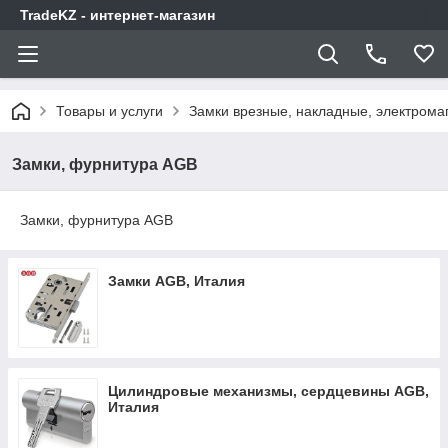
TradeKZ - интернет-магазин
Товары и услуги
Замки врезные, накладные, электрома
Замки, фурнитура AGB
Замки, фурнитура AGB
Замки AGB, Италия
Цилиндровые механизмы, сердцевины AGB,
Италия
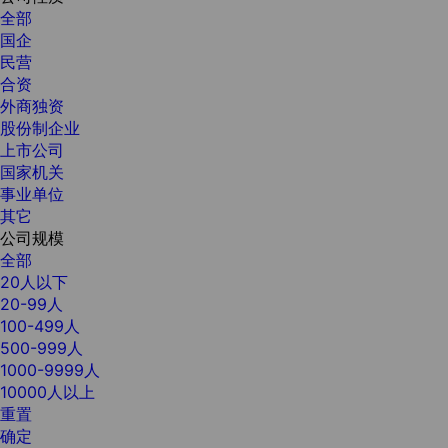
全部
国企
民营
合资
外商独资
股份制企业
上市公司
国家机关
事业单位
其它
公司规模
全部
20人以下
20-99人
100-499人
500-999人
1000-9999人
10000人以上
重置
确定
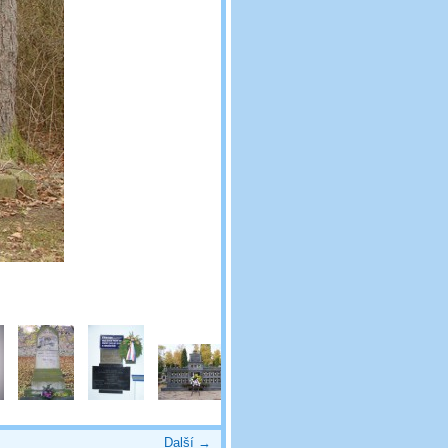
Další →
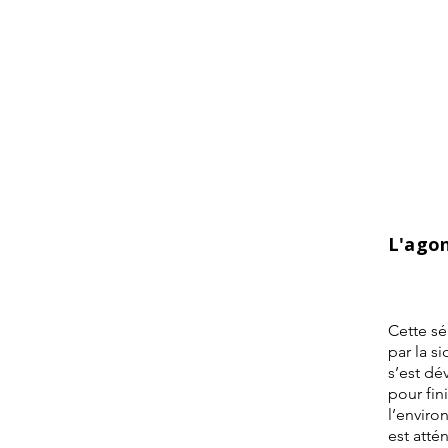
L'ago
Cette sé
par la s
s’est dé
pour fin
l’envir
est atté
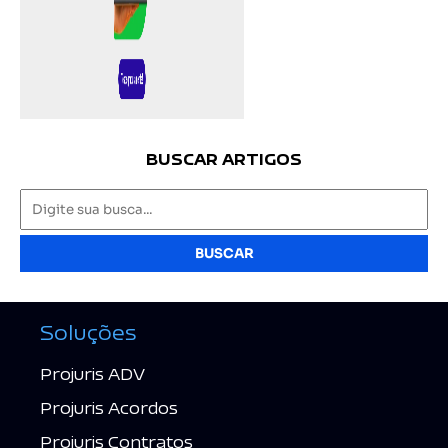
BUSCAR ARTIGOS
BUSCAR
Soluções
Projuris ADV
Projuris Acordos
Projuris Contratos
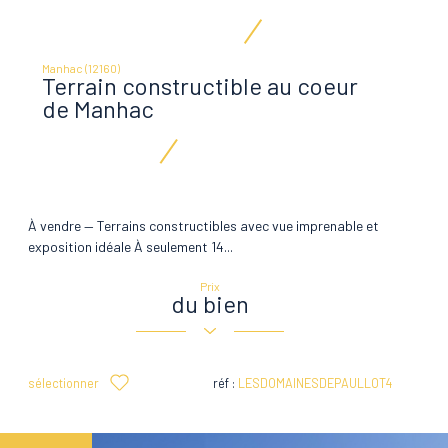
Manhac (12160)
Terrain constructible au coeur
de Manhac
À vendre — Terrains constructibles avec vue imprenable et
exposition idéale À seulement 14...
Prix
du bien
sélectionner
réf :
LESDOMAINESDEPAULLOT4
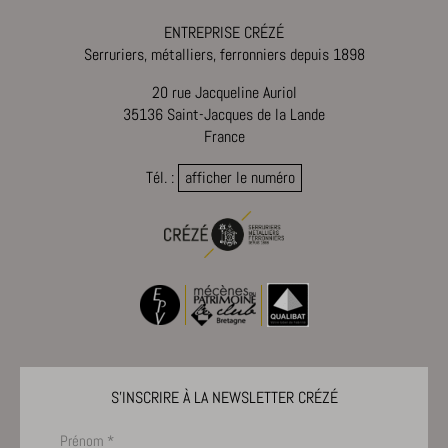
Afficher les détails
pll_language
ENTREPRISE CRÉZÉ
Serruriers, métalliers, ferronniers depuis 1898
_ga
viewed_cookie_policy
Autres services
_ga_*
20 rue Jacqueline Auriol
Cette catégorie comprend tous les cookies, domaines et services
35136 Saint-Jacques de la Lande
mp_*_mixpanel
qui ne sont pas inclus dans les autres catégories spécifiques ou qui
France
n'ont pas été explicitement catégorisés.
Tél. :
afficher le numéro
Afficher les détails
_dd_s
amp_*
cbLDBex
notified-Affichage_Charte
perf_*
s_epac
S'INSCRIRE À LA NEWSLETTER CRÉZÉ
ssm_au_c
x-hng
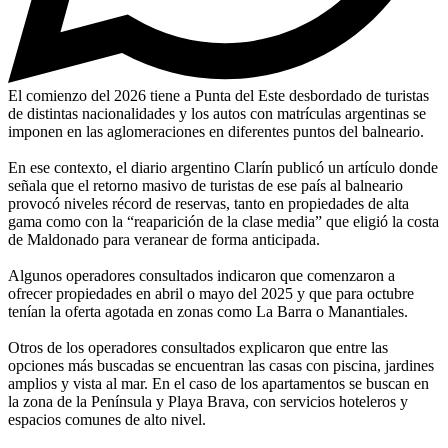
El comienzo del 2026 tiene a Punta del Este desbordado de turistas
de distintas nacionalidades y los autos con matrículas argentinas se
imponen en las aglomeraciones en diferentes puntos del balneario.
En ese contexto, el diario argentino Clarín publicó un artículo donde
señala que el retorno masivo de turistas de ese país al balneario
provocó niveles récord de reservas, tanto en propiedades de alta
gama como con la “reaparición de la clase media” que eligió la costa
de Maldonado para veranear de forma anticipada.
Algunos operadores consultados indicaron que comenzaron a
ofrecer propiedades en abril o mayo del 2025 y que para octubre
tenían la oferta agotada en zonas como La Barra o Manantiales.
Otros de los operadores consultados explicaron que entre las
opciones más buscadas se encuentran las casas con piscina, jardines
amplios y vista al mar. En el caso de los apartamentos se buscan en
la zona de la Península y Playa Brava, con servicios hoteleros y
espacios comunes de alto nivel.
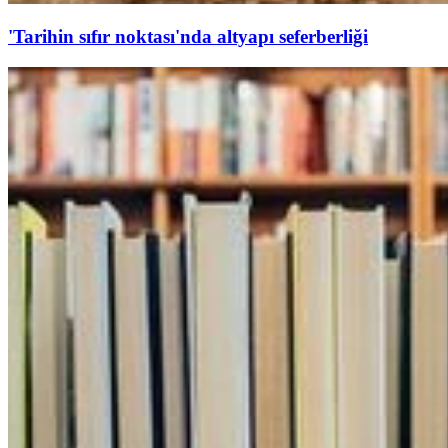
'Tarihin sıfır noktası'nda altyapı seferberliği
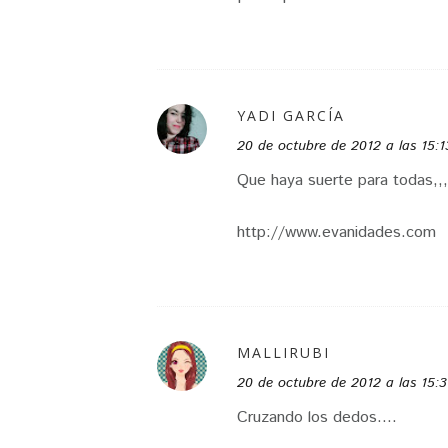
YADI GARCÍA
20 de octubre de 2012 a las 15:1
Que haya suerte para todas,,
http://www.evanidades.com
MALLIRUBI
20 de octubre de 2012 a las 15:
Cruzando los dedos....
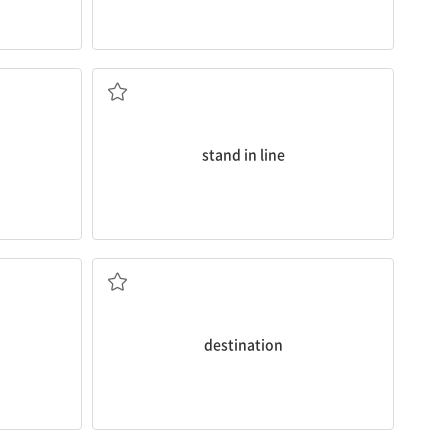
일렬로 서다
stand in line
목적지
destination
장르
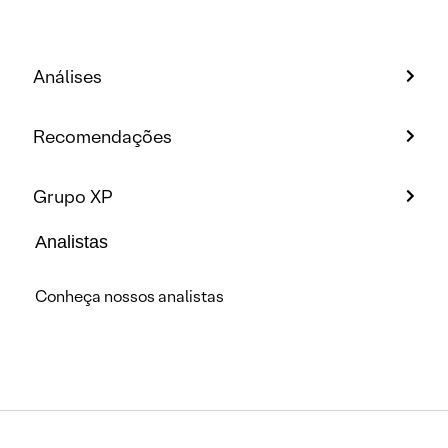
Análises
Recomendações
Grupo XP
Analistas
Conheça nossos analistas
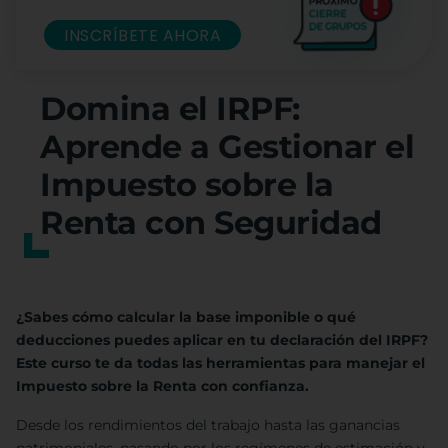
INSCRÍBETE AHORA
Domina el IRPF:
Aprende a Gestionar el
Impuesto sobre la
Renta con Seguridad
¿Sabes cómo calcular la base imponible o qué
deducciones puedes aplicar en tu declaración del IRPF?
Este curso te da todas las herramientas para manejar el
Impuesto sobre la Renta con confianza.
Desde los rendimientos del trabajo hasta las ganancias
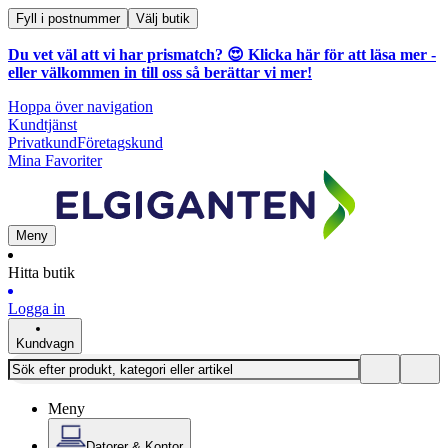
Fyll i postnummer
Välj butik
Du vet väl att vi har prismatch? 😍
Klicka här för att läsa mer
-
eller välkommen in till oss så berättar vi mer!
Hoppa över navigation
Kundtjänst
Privatkund
Företagskund
Mina Favoriter
Meny
Hitta butik
Logga in
Kundvagn
Meny
Datorer & Kontor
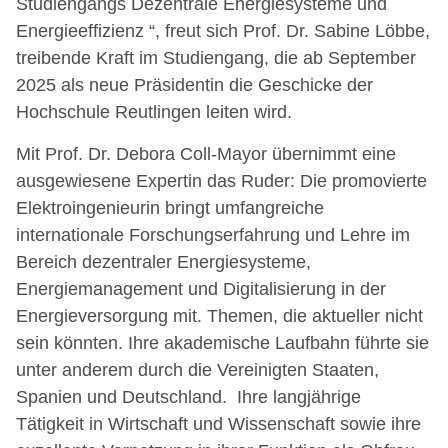
Studiengangs Dezentrale Energiesysteme und
Energieeffizienz “, freut sich Prof. Dr. Sabine Löbbe,
treibende Kraft im Studiengang, die ab September
2025 als neue Präsidentin die Geschicke der
Hochschule Reutlingen leiten wird.
Mit Prof. Dr. Debora Coll-Mayor übernimmt eine
ausgewiesene Expertin das Ruder: Die promovierte
Elektroingenieurin bringt umfangreiche
internationale Forschungserfahrung und Lehre im
Bereich dezentraler Energiesysteme,
Energiemanagement und Digitalisierung in der
Energieversorgung mit. Themen, die aktueller nicht
sein könnten. Ihre akademische Laufbahn führte sie
unter anderem durch die Vereinigten Staaten,
Spanien und Deutschland. Ihre langjährige
Tätigkeit in Wirtschaft und Wissenschaft sowie ihre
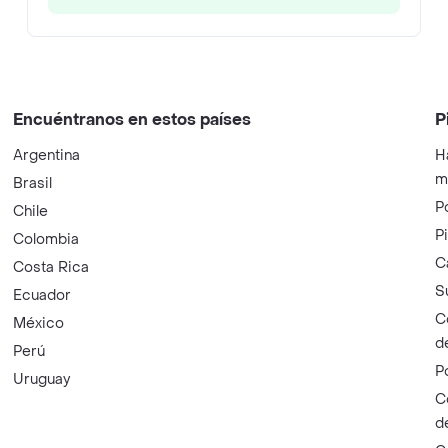
Encuéntranos en estos países
P
Argentina
H
m
Brasil
P
Chile
P
Colombia
C
Costa Rica
S
Ecuador
C
México
d
Perú
P
Uruguay
C
d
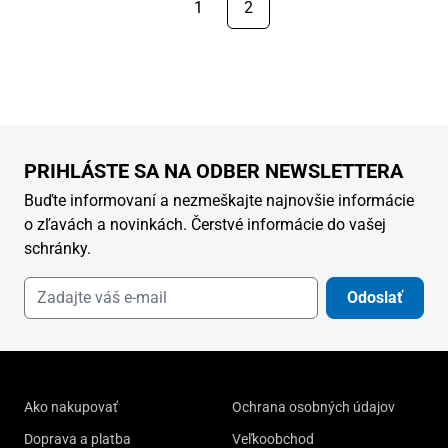
najnovších
1
2
PRIHLÁSTE SA NA ODBER NEWSLETTERA
Buďte informovaní a nezmeškajte najnovšie informácie
o zľavách a novinkách. Čerstvé informácie do vašej
schránky.
Odoslať
Ako nakupovať
Ochrana osobných údajov
Doprava a platba
Veľkoobchod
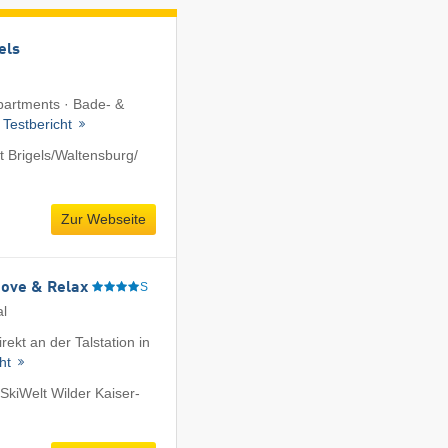
els
Apartments · Bade- &
·
Testbericht
Brigels/​Waltensburg/​
Zur Webseite
Move & Relax
S
al
rekt an der Talstation in
cht
SkiWelt Wilder Kaiser-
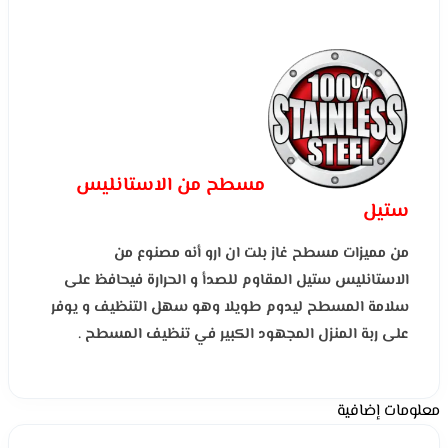
مسطح من الاستانليس
ستيل
من مميزات مسطح غاز بلت ان ارو أنه مصنوع من
الاستانليس ستيل المقاوم للصدأ و الحرارة فيحافظ على
سلامة المسطح ليدوم طويلا وهو سهل التنظيف و يوفر
على ربة المنزل المجهود الكبير في تنظيف المسطح .
معلومات إضافية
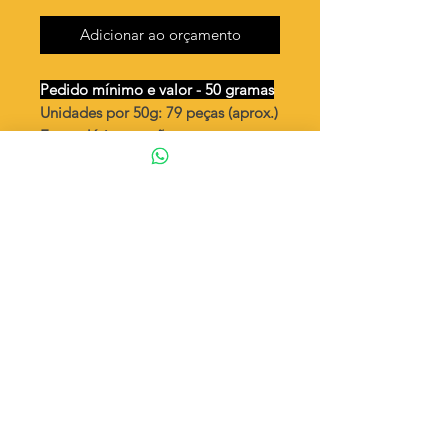
Adicionar ao orçamento
Pedido mínimo e valor - 50 gramas
Unidades por 50g: 79 peças (aprox.)
Escapulário coração
N. S. Aparecida / 2 argolas
Valor por quilo
: R$ 727,00
Quantidade aproximada por quilo
:
1587 peças
Tamanho
: ↕ 15 mm
Peso unitário
: 0,63
Material
: Latão bruto (sem banho)
◦ Fabricação própria 100% brasileira
ATENÇÃO
Cada quantidade adicionada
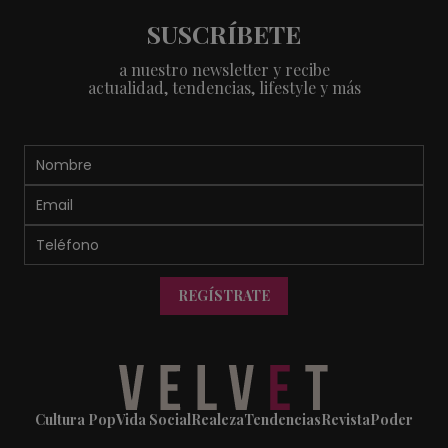
SUSCRÍBETE
a nuestro newsletter y recibe
actualidad, tendencias, lifestyle y más
REGÍSTRATE
Cultura Pop
Vida Social
Realeza
Tendencias
Revista
Poder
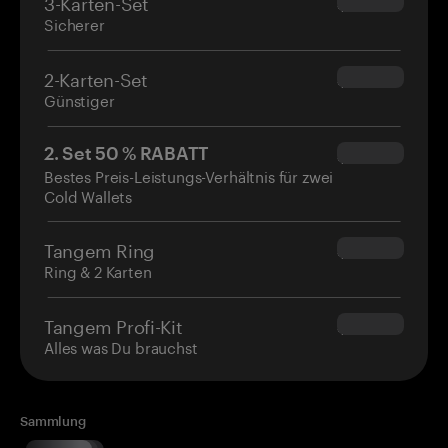
3-Karten-Set
$69.90
Sicherer
2-Karten-Set
$54.90
Günstiger
2. Set 50 % RABATT
$34.95
Bestes Preis-Leistungs-Verhältnis für zwei
Cold Wallets
Tangem Ring
$160.00
Ring & 2 Karten
Tangem Profi-Kit
$180.00
Alles was Du brauchst
Sammlung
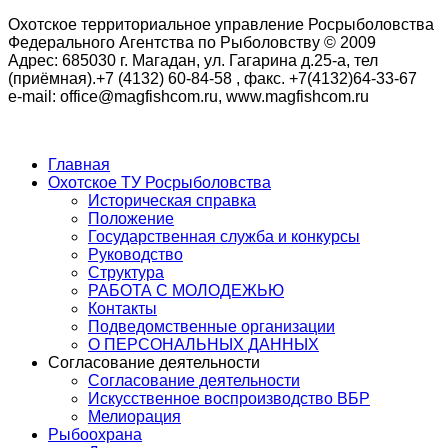
Охотское территориальное управление Росрыболовства
Федерального Агентства по Рыболовству © 2009
Адрес: 685030 г. Магадан, ул. Гагарина д.25-а, тел
(приёмная).+7 (4132) 60-84-58 , факс. +7(4132)64-33-67
e-mail: office@magfishcom.ru, www.magfishcom.ru
Главная
Охотское ТУ Росрыболовства
Историческая справка
Положение
Государственная служба и конкурсы
Руководство
Структура
РАБОТА С МОЛОДЕЖЬЮ
Контакты
Подведомственные организации
О ПЕРСОНАЛЬНЫХ ДАННЫХ
Согласование деятельности
Согласование деятельности
Искусственное воспроизводство ВБР
Мелиорация
Рыбоохрана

- Exercise prompt -
Looking at the records, state how many lines contain "todas" and write nothing besides that number.

- Solution to the exercise -
2